Wyden Statement on Reports of Interior Department’s Intent to Reopen Sage Grouse Plans
Washington, D.C. – U.S. Senator Ron Wyden, D-Ore., issued the following statement in response to press reports that Interior Secretary Ryan Zinke intends to reopen federal land management plans for the Greater Sage-grouse to potentially allow more oil and gas development.
Farmers, ranchers, environmentalists, and industry stakeholders spent years developing the current federal sage grouse habitat management plans to prevent an Endangered Species Act (ESA) listing of the Greater Sage-grouse.

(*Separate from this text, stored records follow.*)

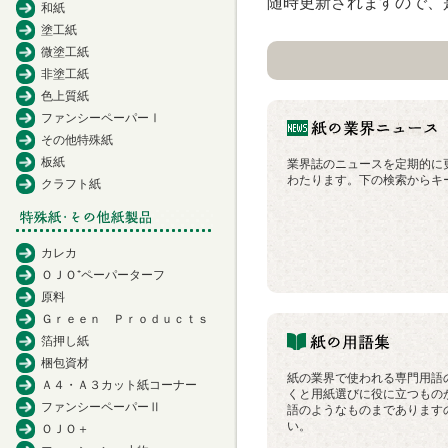
随時更新されますので、
和紙
塗工紙
微塗工紙
非塗工紙
色上質紙
ファンシーペーパーⅠ
その他特殊紙
板紙
業界誌のニュースを定期的に
わたります。下の検索からキ
クラフト紙
カレカ
ＯＪＯ⁺ペーパーターフ
原料
Ｇｒｅｅｎ Ｐｒｏｄｕｃｔｓ
箔押し紙
梱包資材
紙の業界で使われる専門用語
Ａ４・Ａ３カット紙コーナー
くと用紙選びに役に立つもの
ファンシーペーパーⅡ
語のようなものまであります
い。
ＯＪＯ＋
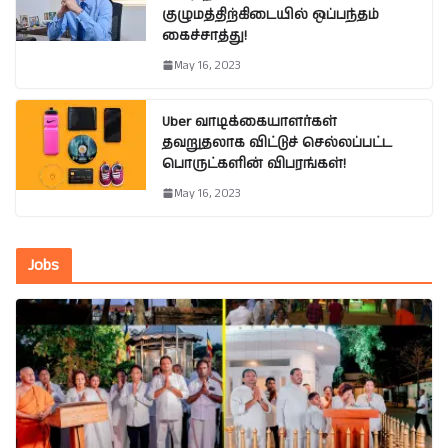
குழுமத்திற்கிடையில் ஒப்பந்தம்
கைச்சாத்து!
May 16, 2023
Uber வாடிக்கையாளர்கள்
தவறுதலாக விட்டுச் செல்லப்பட்ட
பொருட்களின் விபரங்கள்!
May 16, 2023
Jobs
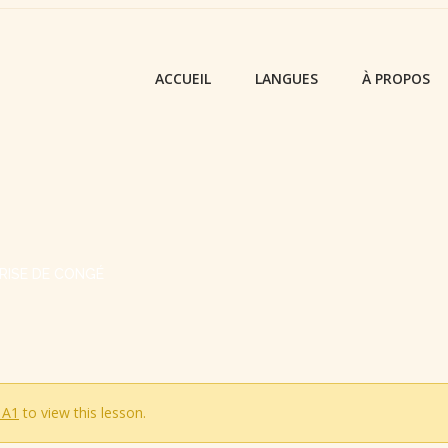
ACCUEIL
LANGUES
À PROPOS
PRISE DE CONGÉ
 A1
to view this lesson.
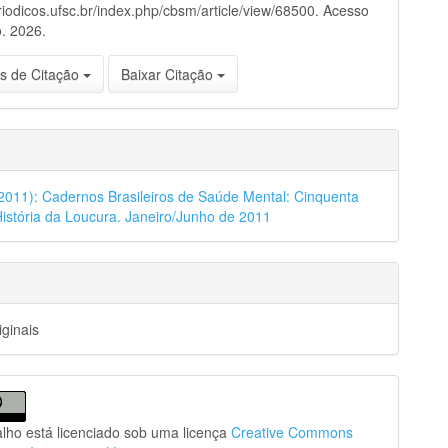
eriodicos.ufsc.br/index.php/cbsm/article/view/68500. Acesso
. 2026.
s de Citação
Baixar Citação
 (2011): Cadernos Brasileiros de Saúde Mental: Cinquenta
istória da Loucura. Janeiro/Junho de 2011
iginais
alho está licenciado sob uma licença
Creative Commons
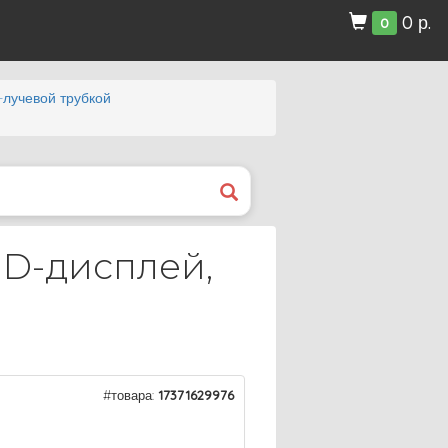
0 р.
0
-лучевой трубкой
 HD-дисплей,
#товара:
17371629976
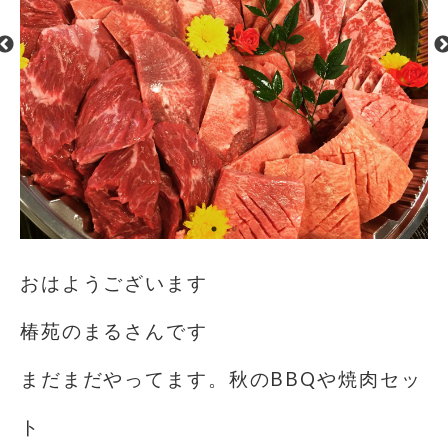
おはようございます
椿苑のまるさんです
まだまだやってます。秋のBBQや焼肉セッ
ト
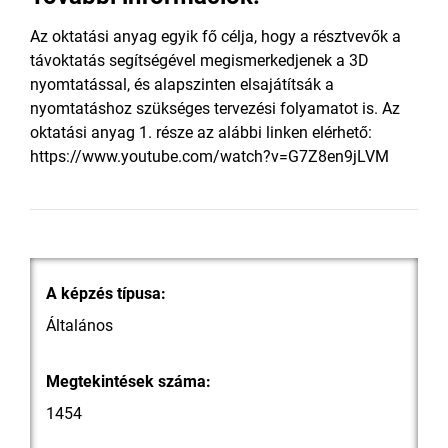
Az oktatási anyag egyik fő célja, hogy a résztvevők a
távoktatás segítségével megismerkedjenek a 3D
nyomtatással, és alapszinten elsajátítsák a
nyomtatáshoz szükséges tervezési folyamatot is. Az
oktatási anyag 1. része az alábbi linken elérhető:
https://www.youtube.com/watch?v=G7Z8en9jLVM
A képzés típusa:
Általános
Megtekintések száma:
1454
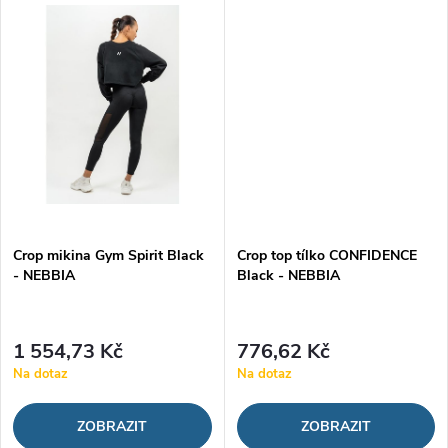
ů
ů
vyzkoušení si vás získá svým...
vyzkoušení si vás získá svým...
Crop mikina Gym Spirit Black
Crop top tílko CONFIDENCE
- NEBBIA
Black - NEBBIA
1 554,73 Kč
776,62 Kč
Na dotaz
Na dotaz
ZOBRAZIT
ZOBRAZIT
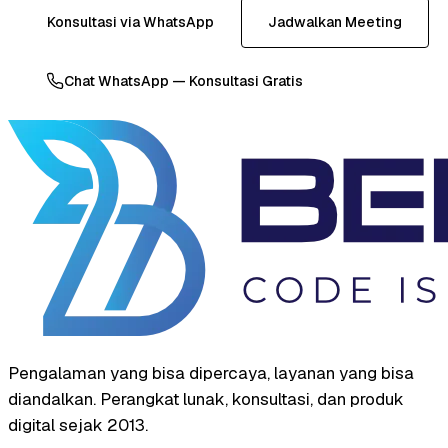
Konsultasi via WhatsApp
Jadwalkan Meeting
Chat WhatsApp — Konsultasi Gratis
Pengalaman yang bisa dipercaya, layanan yang bisa
diandalkan. Perangkat lunak, konsultasi, dan produk
digital sejak 2013.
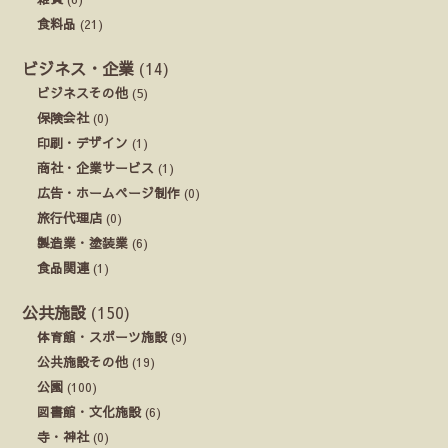
食料品
(21)
ビジネス・企業
(14)
ビジネスその他
(5)
保険会社
(0)
印刷・デザイン
(1)
商社・企業サービス
(1)
広告・ホームページ制作
(0)
旅行代理店
(0)
製造業・塗装業
(6)
食品関連
(1)
公共施設
(150)
体育館・スポーツ施設
(9)
公共施設その他
(19)
公園
(100)
図書館・文化施設
(6)
寺・神社
(0)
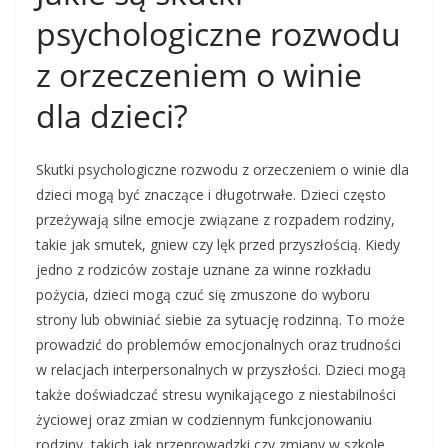
psychologiczne rozwodu
z orzeczeniem o winie
dla dzieci?
Skutki psychologiczne rozwodu z orzeczeniem o winie dla
dzieci mogą być znaczące i długotrwałe. Dzieci często
przeżywają silne emocje związane z rozpadem rodziny,
takie jak smutek, gniew czy lęk przed przyszłością. Kiedy
jedno z rodziców zostaje uznane za winne rozkładu
pożycia, dzieci mogą czuć się zmuszone do wyboru
strony lub obwiniać siebie za sytuację rodzinną. To może
prowadzić do problemów emocjonalnych oraz trudności
w relacjach interpersonalnych w przyszłości. Dzieci mogą
także doświadczać stresu wynikającego z niestabilności
życiowej oraz zmian w codziennym funkcjonowaniu
rodziny, takich jak przeprowadzki czy zmiany w szkole.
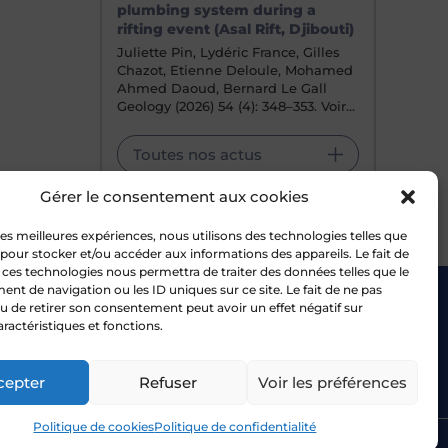
plumbing system during a
rifting event (Asal Rift, Djibouti)
Juliette Pin, Lydéric France, Gilles
Chazot, Etienne Deloule, Mohamed
Ahmed Daoud, Bernard Le Gall
Geology (2026) 54 (4): 348–353. Voir…
Toutes nos actus
Gérer le consentement aux cookies
 les meilleures expériences, nous utilisons des technologies telles que
 pour stocker et/ou accéder aux informations des appareils. Le fait de
 ces technologies nous permettra de traiter des données telles que le
t de navigation ou les ID uniques sur ce site. Le fait de ne pas
u de retirer son consentement peut avoir un effet négatif sur
Bluesky
-UL
aractéristiques et fonctions.
uvres
ancy
Facebook
cepter
Refuser
Voir les préférences
Politique de cookies
Politique de confidentialité
tique de confidentialité
Mentions légales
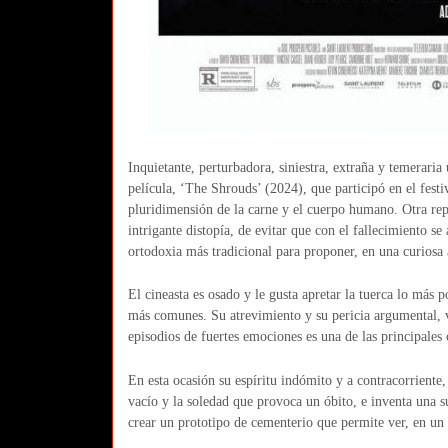
Inquietante, perturbadora, siniestra, extraña y temerari
película, ‘The Shrouds’ (2024), que participó en el festiv
pluridimensión de la carne y el cuerpo humano. Otra repr
intrigante distopía, de evitar que con el fallecimiento s
ortodoxia más tradicional para proponer, en una curiosa a
El cineasta es osado y le gusta apretar la tuerca lo más 
más comunes. Su atrevimiento y su pericia argumental, v
episodios de fuertes emociones es una de las principales c
En esta ocasión su espíritu indómito y a contracorriente,
vacío y la soledad que provoca un óbito, e inventa una s
crear un prototipo de cementerio que permite ver, en un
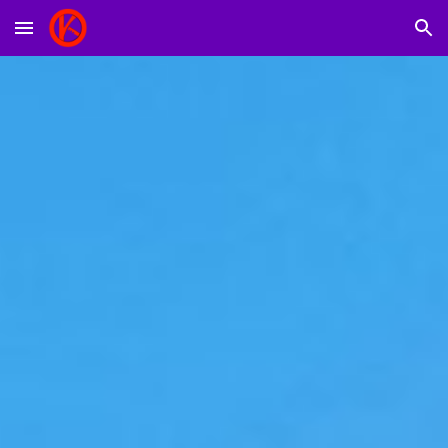
Skip to main content
Skip to navigation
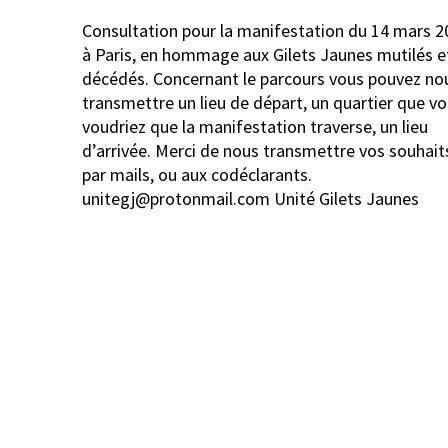
Navigation
Consultation pour la manifestation du 14 mars 2
de
à Paris, en hommage aux Gilets Jaunes mutilés e
l’article
décédés. Concernant le parcours vous pouvez no
transmettre un lieu de départ, un quartier que v
voudriez que la manifestation traverse, un lieu
d’arrivée. Merci de nous transmettre vos souhait
par mails, ou aux codéclarants.
unitegj@protonmail.com Unité Gilets Jaunes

Opening up this land to oil and gas development will almost certainly lead to an ESA listing of this species. A listing would do irrevocable harm to ranchers, conservationists, sportsmen and industry stakeholders in Oregon and the West by creating both uncertainty and potential regulatory actions over the management of local public lands.
“The Secretary of the Interior has repeatedly stated his willingness to listen to local communities, but when it comes to decision time, he will side with the oil and gas industry,” Wyden said. “By reopening these locally developed land management plans, Secretary Zinke is unraveling the years of hard, collaborative work that ranchers and farmers in Oregon and across the West spent developing them.”
“The sage grouse plans Zinke seeks to undo have successfully staved off an ESA listing and protected both the habitat of hundreds of species and the way of life for rural communities that depend on our public lands. This decision lurches us backward and is the wrong move.”
In a May letter, Wyden pressed the Interior Department to uphold the current sage grouse plans and stressed the collaborative process and broad local engagement involved in creating the plans that successfully prevented listing the species under the ESA.